Le Cloud Act s’applique évidemment à OVH US, qui est une société américaine. Mais il s’agit d’une filiale indépendante d’OVH, qui a sa propre gouvernance et dont la stratégie, le marketing et les opérations sont indépendants du reste du groupe. De plus, OVH US n’a pas accès aux données hébergées par les autres sociétés du groupe. Si les autorités américaines obtenaient un mandat exigeant qu’OVH US divulgue des données détenues par d’autres sociétés du groupe, OVH US ne serait pas en mesure de s’y conformer car ces données ne sont pas en sa possession, ni sous sa garde ou son contrôle.

Le Cloud Act est nouveau et nous ne savons pas encore comment il va s’appliquer.
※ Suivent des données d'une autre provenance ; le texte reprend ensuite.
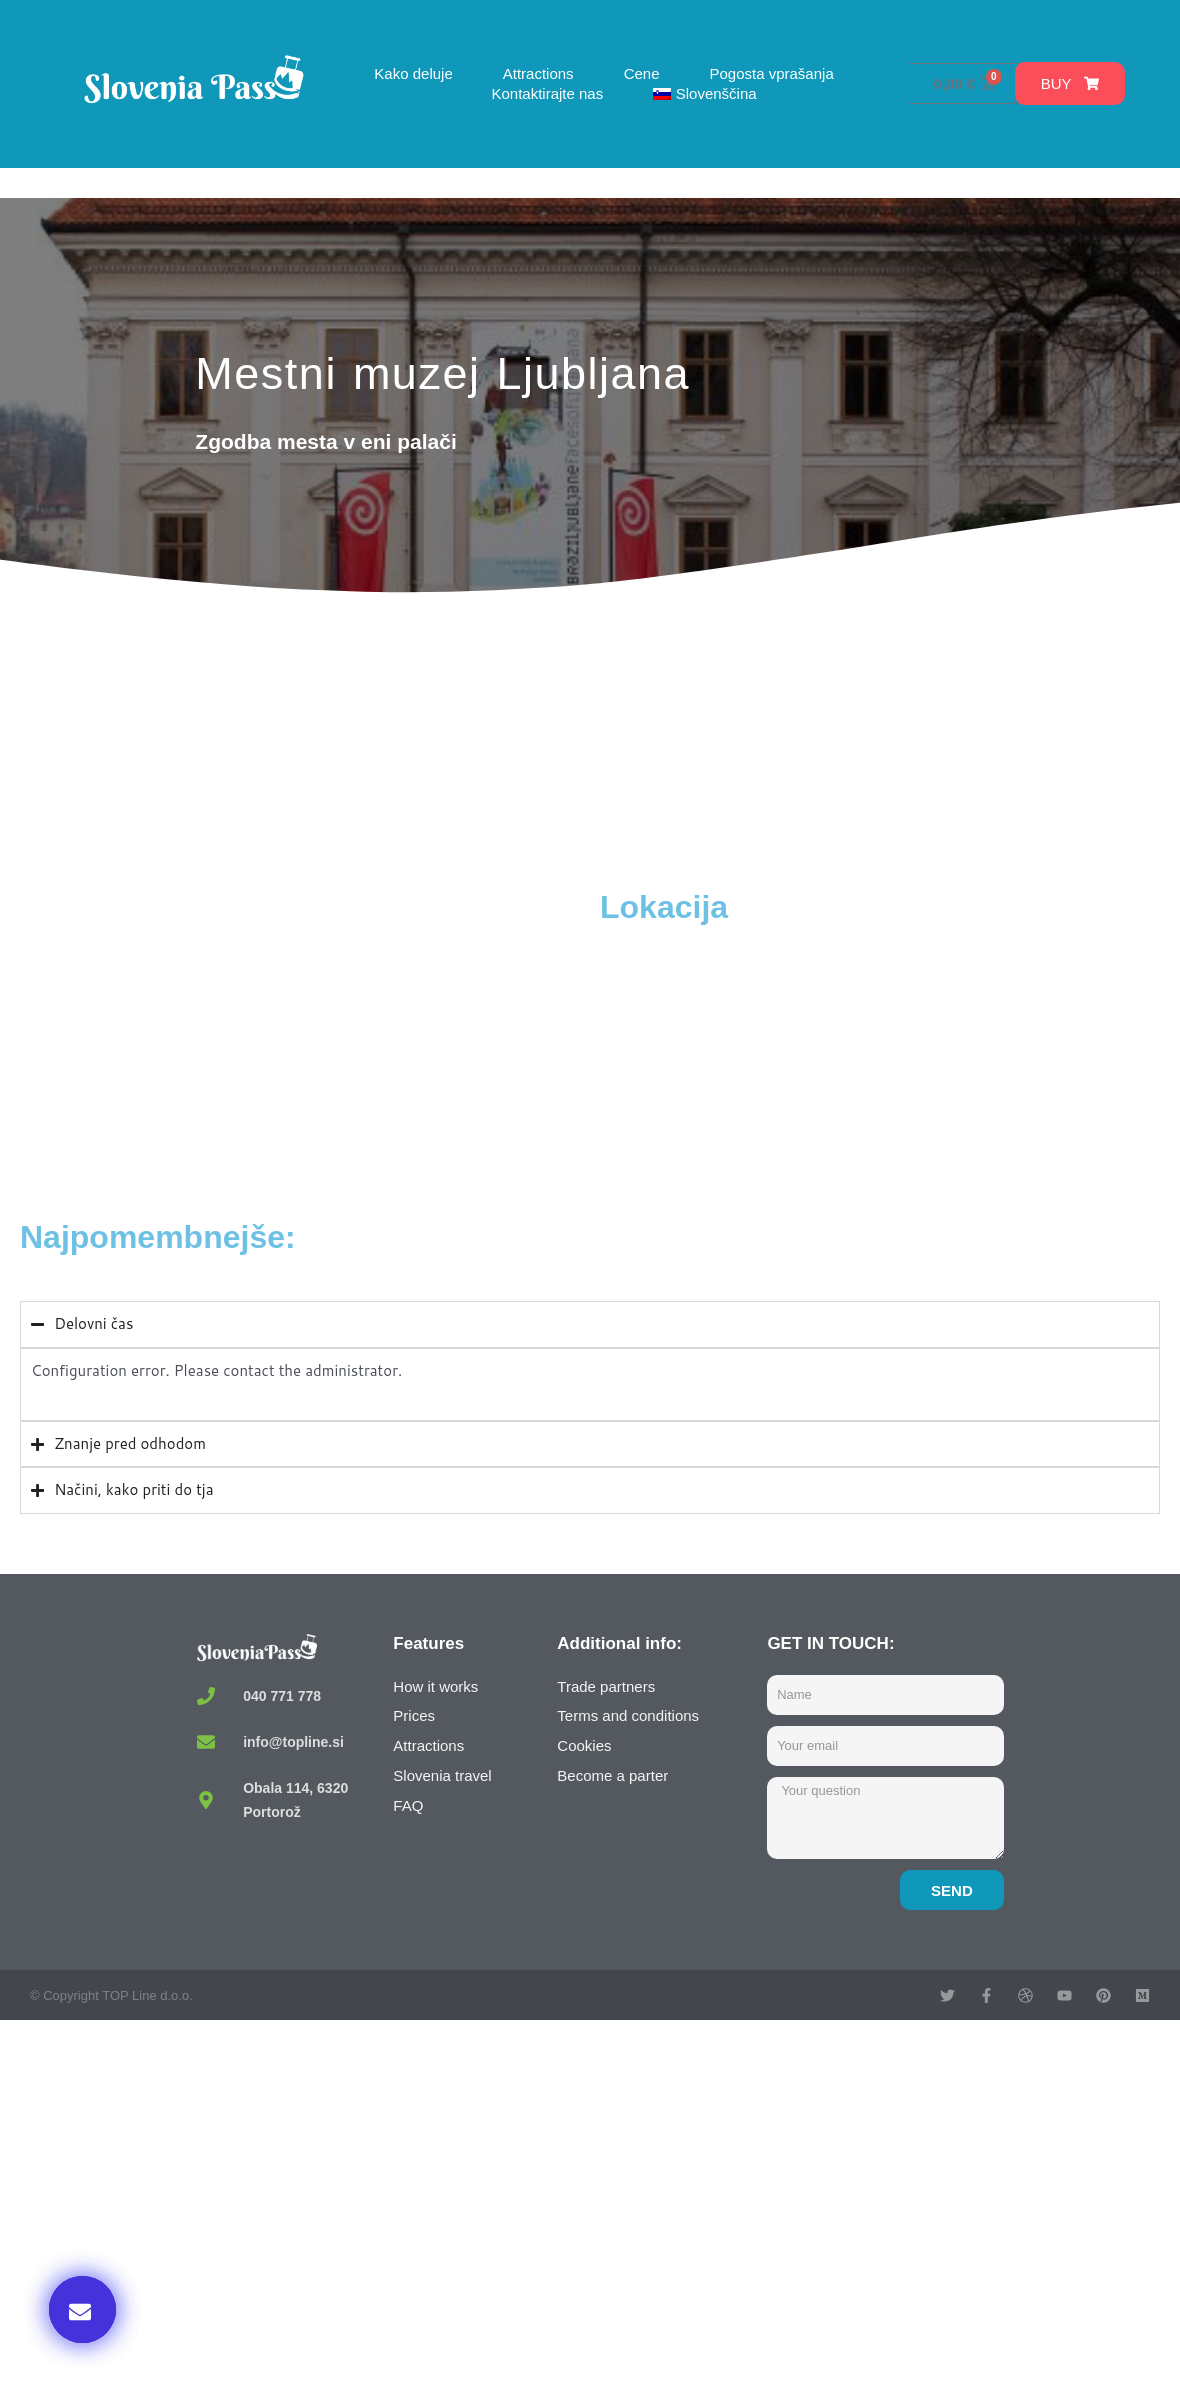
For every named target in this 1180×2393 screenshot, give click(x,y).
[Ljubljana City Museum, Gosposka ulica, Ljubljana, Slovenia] (305, 1037)
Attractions (538, 73)
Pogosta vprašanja (771, 73)
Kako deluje (413, 73)
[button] (82, 2309)
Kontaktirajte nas (547, 93)
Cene (642, 73)
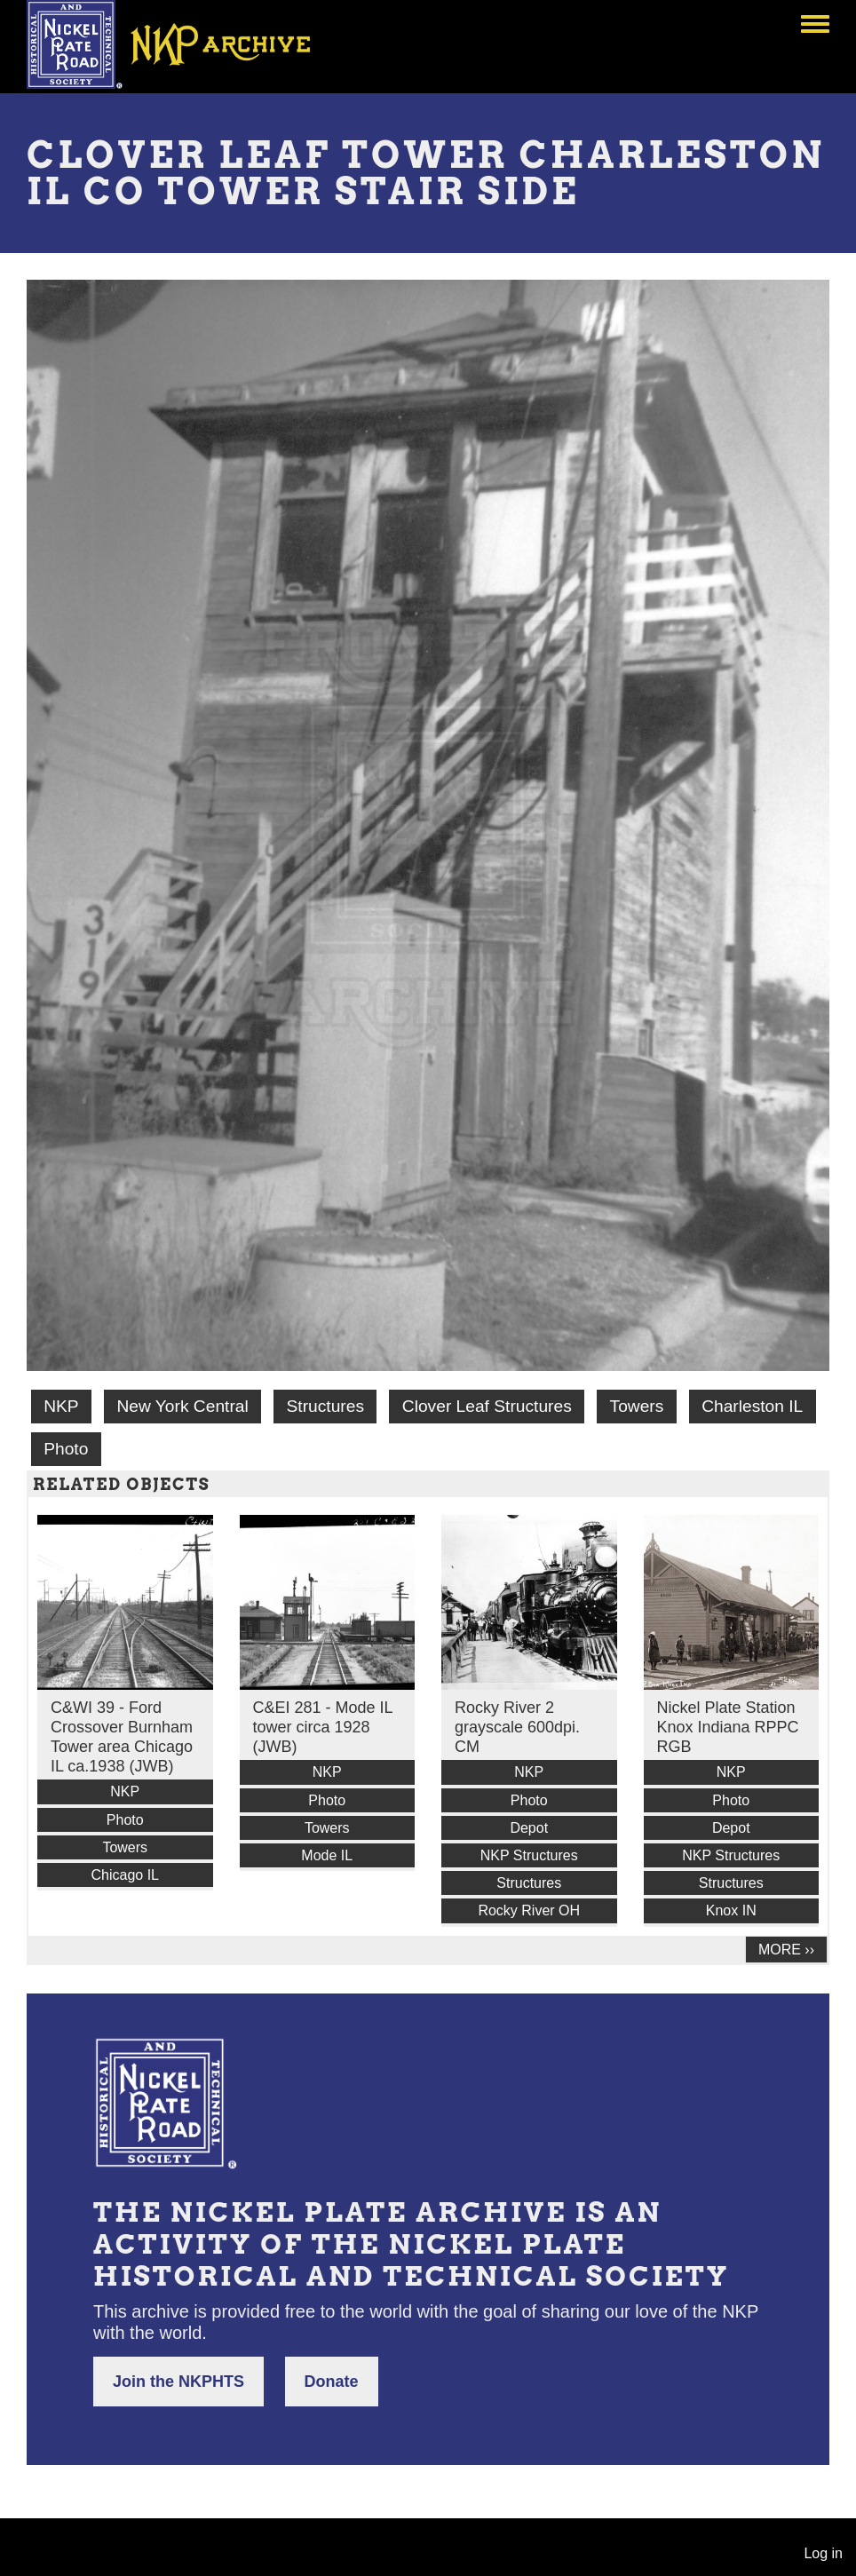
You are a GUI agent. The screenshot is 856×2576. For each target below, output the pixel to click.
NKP (61, 1406)
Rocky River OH (529, 1910)
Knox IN (731, 1910)
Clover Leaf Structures (487, 1406)
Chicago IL (125, 1874)
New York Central (182, 1406)
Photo (66, 1448)
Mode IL (327, 1855)
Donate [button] (332, 2381)
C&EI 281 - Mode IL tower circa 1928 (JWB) (322, 1727)
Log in (823, 2553)
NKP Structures (529, 1855)
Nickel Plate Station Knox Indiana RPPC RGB (728, 1727)
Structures (325, 1406)
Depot (529, 1827)
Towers (637, 1406)
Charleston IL (752, 1406)
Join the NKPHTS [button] (178, 2381)
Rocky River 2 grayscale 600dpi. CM (517, 1727)
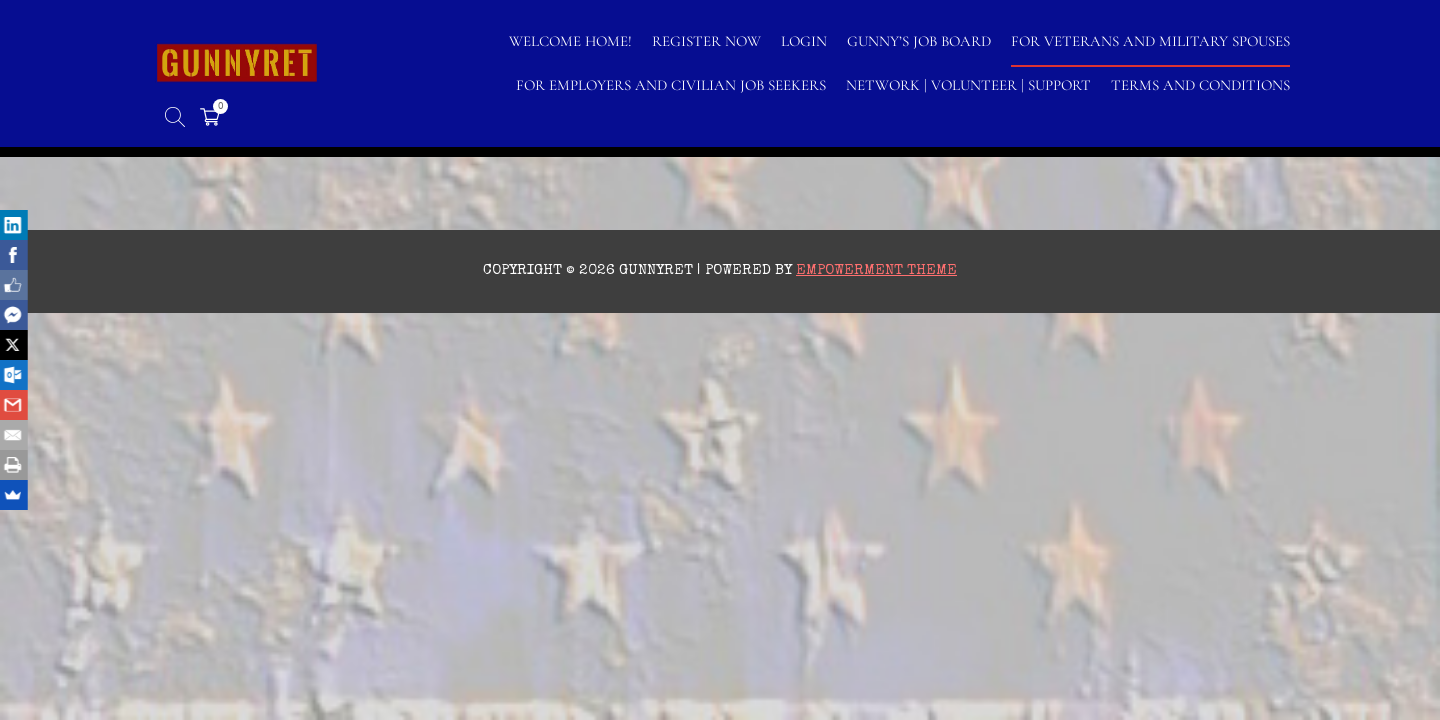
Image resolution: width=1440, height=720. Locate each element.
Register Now (706, 41)
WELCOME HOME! (570, 41)
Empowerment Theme (876, 270)
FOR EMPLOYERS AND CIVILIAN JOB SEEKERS (671, 85)
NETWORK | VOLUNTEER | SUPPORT (968, 85)
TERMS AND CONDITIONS (1200, 85)
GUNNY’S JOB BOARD (919, 41)
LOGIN (804, 41)
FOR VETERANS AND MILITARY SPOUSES (1150, 41)
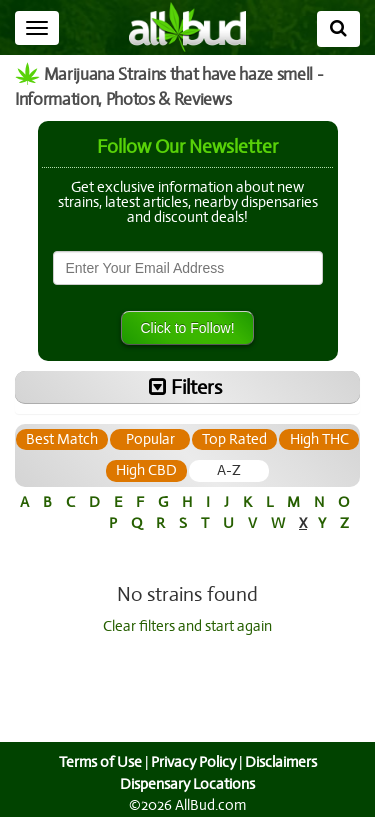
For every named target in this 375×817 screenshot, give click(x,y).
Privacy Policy (193, 762)
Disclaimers (282, 762)
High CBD (188, 470)
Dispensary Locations (188, 784)
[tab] (103, 439)
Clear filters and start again (187, 626)
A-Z (270, 470)
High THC (104, 470)
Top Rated (275, 439)
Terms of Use (97, 762)
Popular (191, 439)
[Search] (338, 29)
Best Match (103, 439)
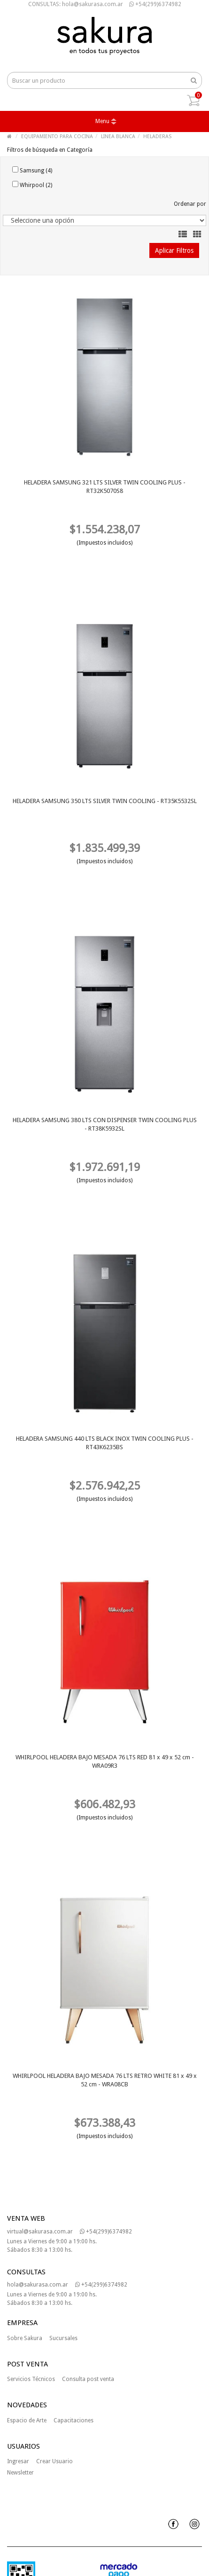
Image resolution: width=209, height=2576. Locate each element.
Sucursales (63, 2338)
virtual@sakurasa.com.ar (40, 2231)
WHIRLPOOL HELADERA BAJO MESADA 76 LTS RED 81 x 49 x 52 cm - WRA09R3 (104, 1761)
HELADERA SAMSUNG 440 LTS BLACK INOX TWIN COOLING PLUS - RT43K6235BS (105, 1443)
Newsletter (20, 2472)
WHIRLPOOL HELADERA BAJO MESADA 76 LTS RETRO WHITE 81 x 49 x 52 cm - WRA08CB (105, 2080)
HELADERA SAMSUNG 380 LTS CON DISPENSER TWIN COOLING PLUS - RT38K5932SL (105, 1124)
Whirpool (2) (32, 184)
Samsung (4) (32, 170)
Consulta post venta (88, 2379)
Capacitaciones (73, 2420)
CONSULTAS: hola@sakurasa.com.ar (75, 4)
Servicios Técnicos (31, 2379)
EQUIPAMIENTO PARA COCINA (57, 136)
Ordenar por (190, 204)
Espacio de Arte (26, 2420)
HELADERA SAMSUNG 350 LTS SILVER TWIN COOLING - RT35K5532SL (105, 800)
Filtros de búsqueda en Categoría (50, 150)
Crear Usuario (54, 2461)
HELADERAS (157, 136)
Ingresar (18, 2461)
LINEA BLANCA (118, 136)
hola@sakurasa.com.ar (37, 2284)
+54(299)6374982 (155, 4)
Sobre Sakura (24, 2338)
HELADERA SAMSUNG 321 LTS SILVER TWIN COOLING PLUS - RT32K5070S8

La loi prévoit que les gouvernements étrangers s’engagent par le biais d’accords bilatéraux afin de rendre l’application du Cloud Act plus fluide. Il est possible qu’une sorte de cadre soit mis en place entre la Commission européenne et les États-Unis, mais il s’agit actuellement de spéculations. Une autre idée est que l’Europe adopte sa propre version du Cloud Act, une version de ce texte appelé « e-Evidence » est en discussion. Nous devrons attendre et voir ce qu’il se passe.

 

En attendant, OVH respecte le droit de ses clients de choisir où leurs données sont conservées et, dans la mesure où cela est juridiquement possible, ce qui leur arrive. Vous pouvez décider d’héberger vos données chez OVH US si vous le souhaitez (vous devez alors être client d’OVH US, et non d’OVH France), et dans ce cas elles seront soumises au Cloud Act. Ou vous pouvez choisir de conserver vos données en Europe ou au Canada, et vous pouvez même choisir dans quel centre de données les stocker. OVH veut que ses clients puissent décider librement, et qu’ils soient informés pour prendre des décisions éclairées. C’est pourquoi la transparence fait partie de notre culture et c’est pourquoi j’ai choisi d’apporter des explications sur cette question juridique complexe.

 

 

 

 

*La principale base sur laquelle votre hébergeur pourrait s’opposer à un mandat est que, s’il devait fournir les données, il violerait lui-même la loi d’un autre pays. C’est certainement le cas si vous êtes européen, car vos droits sur vos données personnelles sont protégés par la loi européenne et le RGPD.